Two units from Deltran ("Battery Tender") have failed. Both indicate they are functioning correctly but both are only keeping the connected batteries at around 10-11 volts max. That is disappointing because I thought they were decent.

Another one was a rather expensive unit that was supposed to be top rated by a few automotive press sources. I don't recall the brand at the moment, but it stopped working soon after the warranty expired and the company told me to take a hike. So I tossed it out (reason why I can't look at the brand). As I said, it was not "affordable".

I have another one that has been working longer than any of the others without problems (so far). The funny thing is it's a no-name cheapo from China that was given to me by the vendor. It looks to be the best of them all but I can't find any more like it.

Seems I've had more but that's what comes to mind at the moment. For the most part I haven't found any that are worth buying. There are a lot on the market that are just rebranded items, with labels like Duracell, Griots, Craftsman, Mac, Eastwood, etc., actually made by one of the common manufacturers. So it is difficult to trust any of those rebranded names, not knowing what they really are.

I've resisted getting more of the high priced specialty ones (C-TEK, NOCO, etc) after my poor experience with the other pricey one.
What good experiences has anyone had with a particular brand?
 
I had pretty good luck with an HFT battery maintainer. I think it was about $5 with a coupon. The only issue that I have with it is that it can generate lots of EMI, especially with the extension leads I put on it so I can plug it into the X cigarette lighter.
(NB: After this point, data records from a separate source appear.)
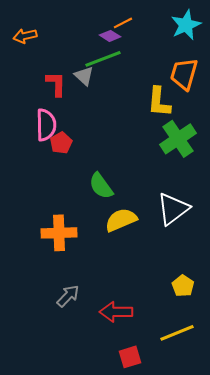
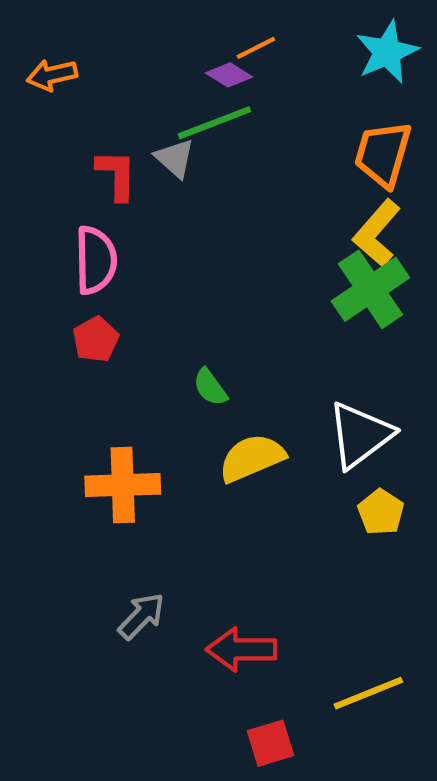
yellow L-shape: (159, 102) -> (377, 233), moved, turned 36
red pentagon: (61, 143) -> (96, 339), moved
green semicircle: (101, 186) -> (210, 387), size x0.7
yellow pentagon: (183, 286) -> (381, 512), moved

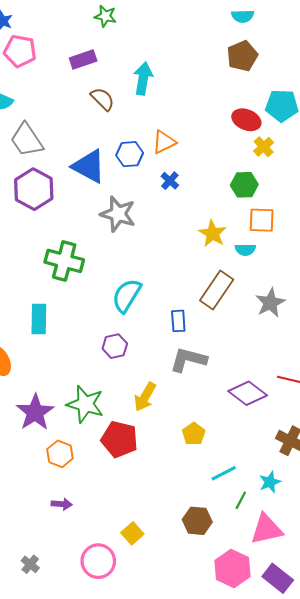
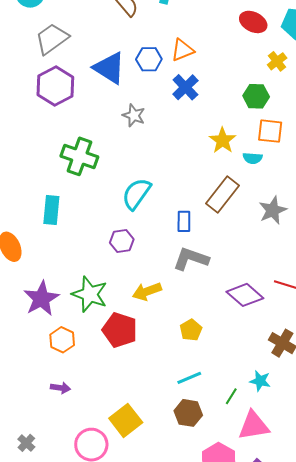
red ellipse: (246, 120) -> (253, 22), moved
gray trapezoid: (27, 140) -> (52, 39), turned 84
blue cross: (170, 181) -> (185, 87), size x1.5
gray star: (118, 214) -> (134, 115), size x0.7
yellow arrow: (145, 397) -> (147, 291), turned 36
cyan line: (224, 473) -> (189, 378), moved
cyan star: (270, 482) -> (260, 381), turned 30
yellow square: (132, 533) -> (126, 420), size x1.5

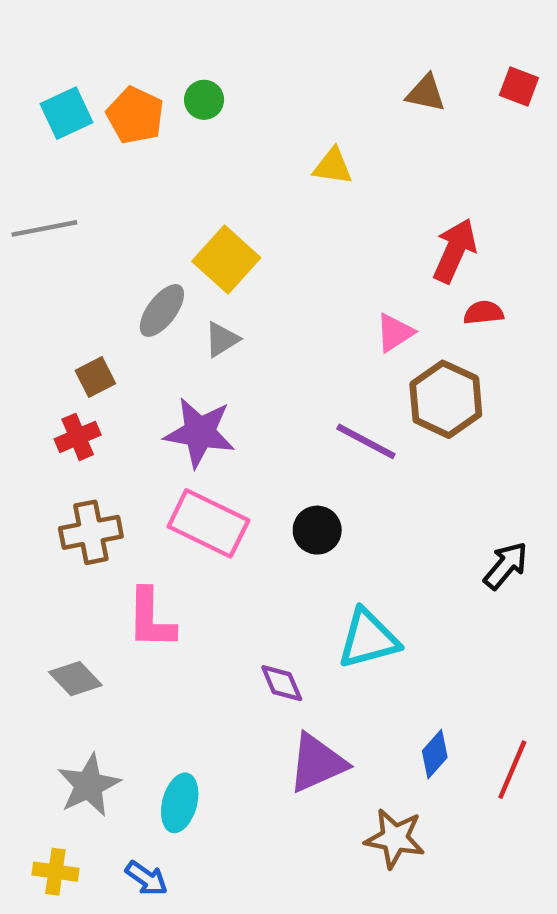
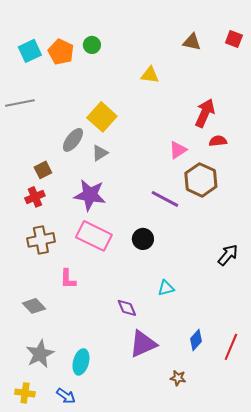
pink L-shape: (151, 619) -> (68, 279), size x0.7
cyan triangle: (368, 639) -> (166, 288), size x0.6
brown star: (395, 838) -> (178, 378), size x0.6

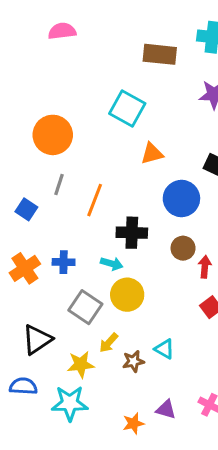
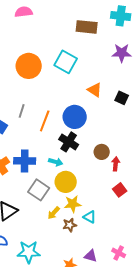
orange circle: (53, 135) -> (29, 66), moved
orange triangle: (152, 154) -> (95, 90), moved, turned 49
blue circle: (181, 199) -> (75, 117), moved
black cross: (132, 233) -> (69, 142), turned 30
blue cross: (64, 262) -> (25, 161), size x1.5
yellow star: (81, 364) -> (73, 204), moved

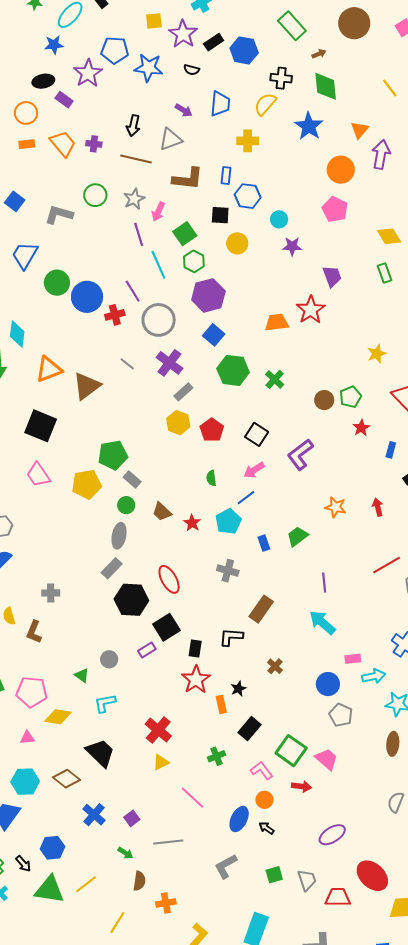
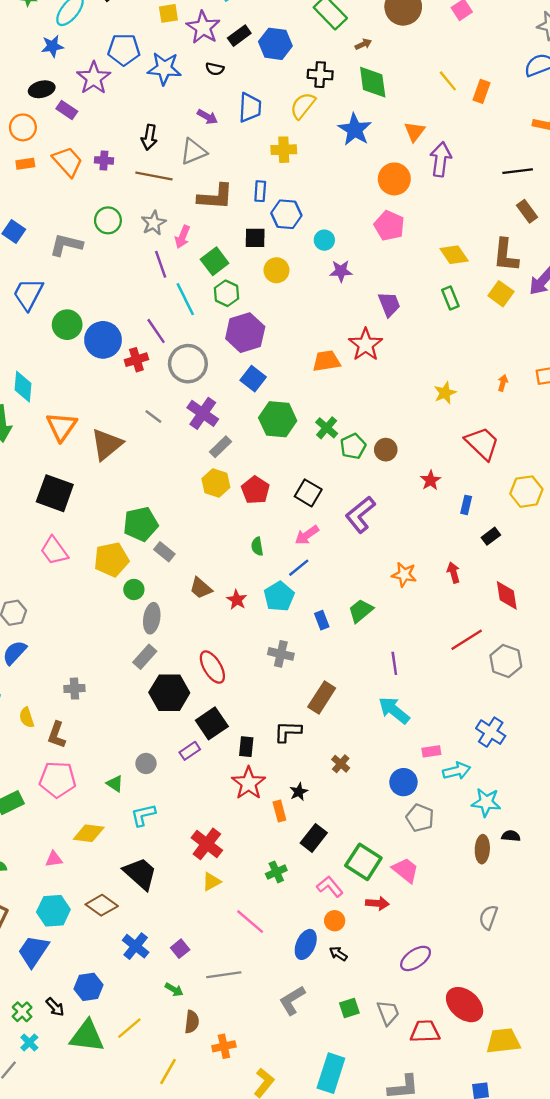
orange triangle: (49, 369) -> (62, 427), turned -32
green pentagon: (351, 397) -> (353, 446), moved
green circle: (126, 505) -> (134, 590), moved
pink pentagon: (32, 692) -> (58, 779), moved

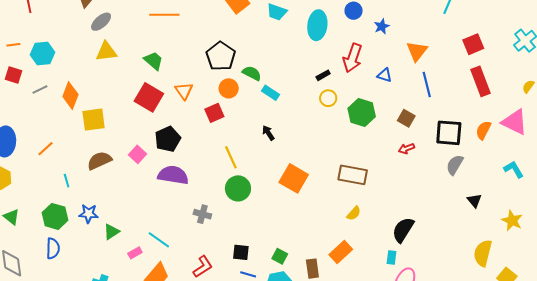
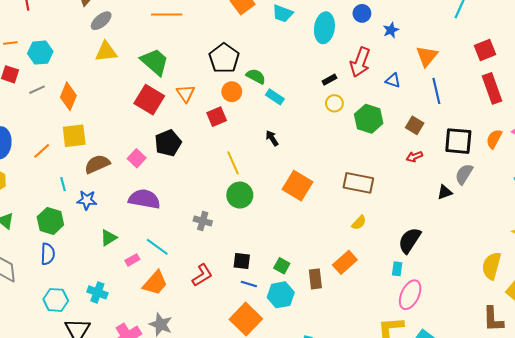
green trapezoid: (154, 61) -> (155, 62), size x1.4
yellow square: (94, 120) -> (74, 136), moved
purple semicircle: (173, 175) -> (144, 199), moved
black triangle: (474, 201) -> (445, 192), moved, turned 49
blue star: (89, 214) -> (87, 200), moved

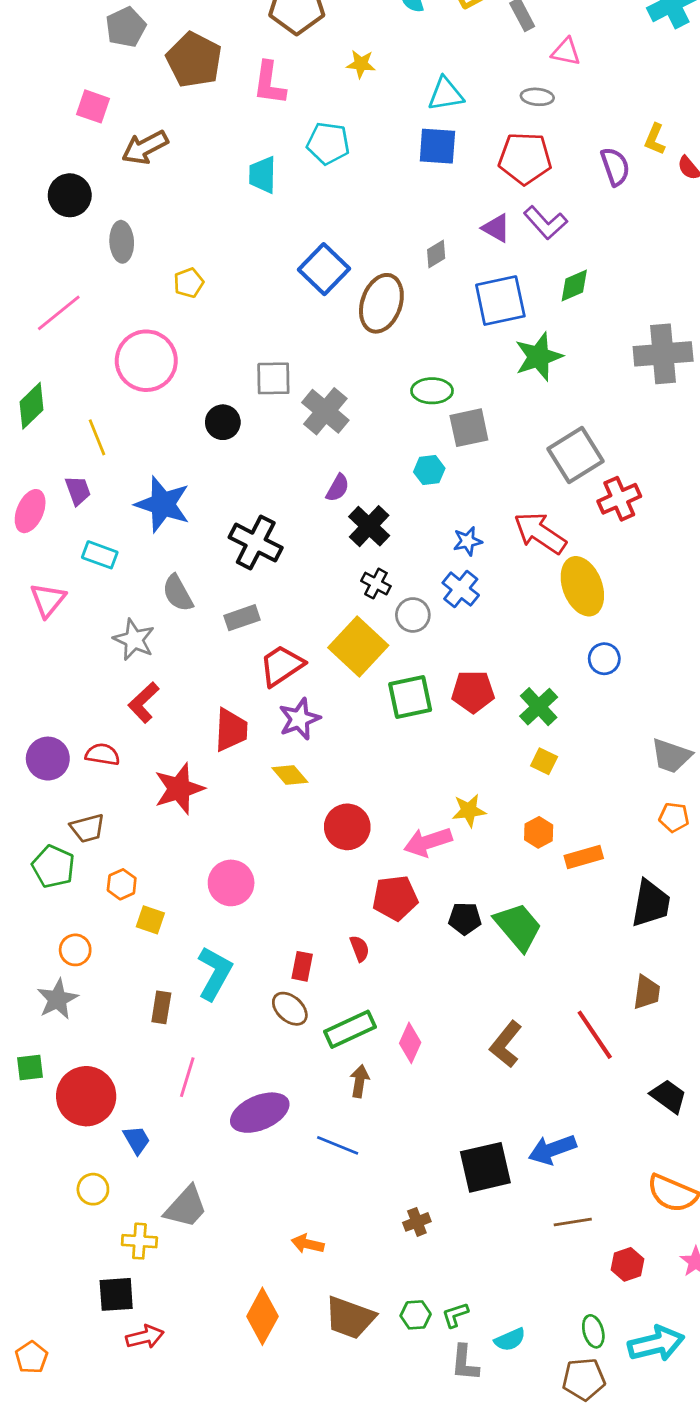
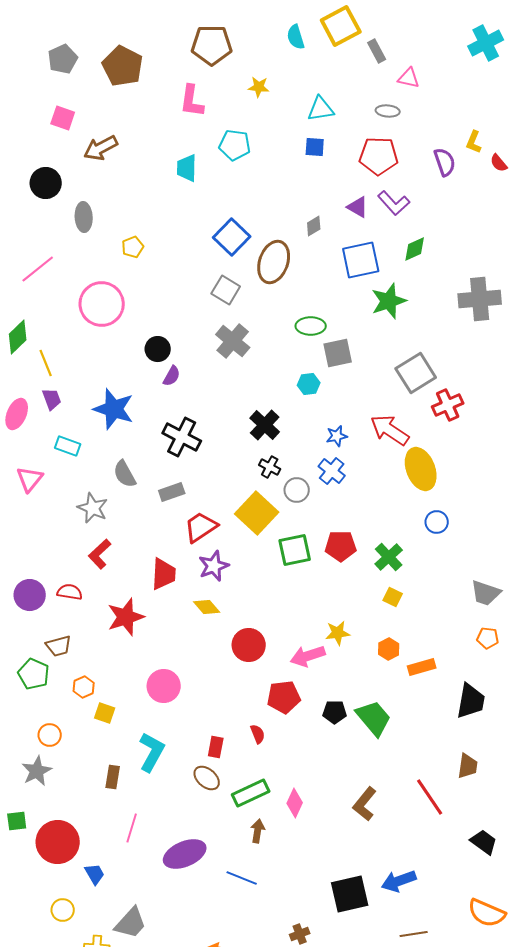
gray pentagon: (126, 27) -> (63, 59), moved
brown pentagon: (194, 60) -> (123, 66), moved
blue square: (437, 146) -> (315, 147), size x0.7
gray square: (273, 378) -> (226, 290), moved, turned 32
yellow line: (97, 437) -> (46, 363), moved
purple semicircle: (338, 488) -> (172, 376), moved

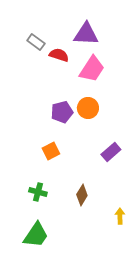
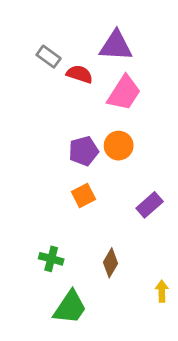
orange square: (51, 151) -> (84, 195), moved
green trapezoid: (36, 235) -> (70, 307), moved

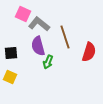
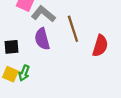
green arrow: (48, 62) -> (24, 73), moved

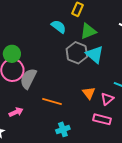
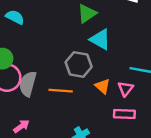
cyan semicircle: (59, 27) -> (15, 17), moved
gray hexagon: (77, 53) -> (79, 64), moved
orange line: (52, 101) -> (61, 91), moved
If I want to listen to AM radio just about anywhere on the property, I need to unplug it. I've also used an ordinary power supply with a reverse protection diode and a voltage dropping resistor. That tends to be pretty much idiot proof.
 
I've got a lot of experience with battery chargers/maintainers. At any one time I've got around 20 or so batteries on charge/maintain. I use a wide variety of manufactures and have had good luck with most. However, I won't buy Sears maintainers ever again. I have had close to 10 Sears maintainers go bad. Live and learn. I had one HF maintainer fry a battery, so no more of those either. I've had very good luck with the Schumacher brand, I've never had one fail. That's my go-to brand of maintainer.
I have had one Ctek battery charger go dead on me. I was pretty disappointed when that one went tits up so I contacted Ctek about getting it fixed. Over the phone they told me that the problem was likely a blown fuse (internal) and told me they thought it could be fixed. But...I had to send it to (I think) Sweden to have it repaired. Ummmm, not going to happen....
I've had good luck with the desulfation feature that I have on another Ctek and an Odessy brand charger. It doesn't always work, but they have rejuvenated several dead batteries for me. Usually it is more of a life extender, it doesn't make them new again. But I sometimes get another year/season out of the battery before it needs replacement. So I'm happy with it.
I don't believe that just slapping a battery maintainer on a battery will prevent all problems and keep a battery in like new condition, but they can extend the battery's life significantly. I do believe that if you don't use a battery maintainer (and store the battery properly), you'll likely hasten a batteries demise. If you have a car that sits alot, and has battery drainer like a clock, you need a battery maintainer, or a battery disconnect (or both).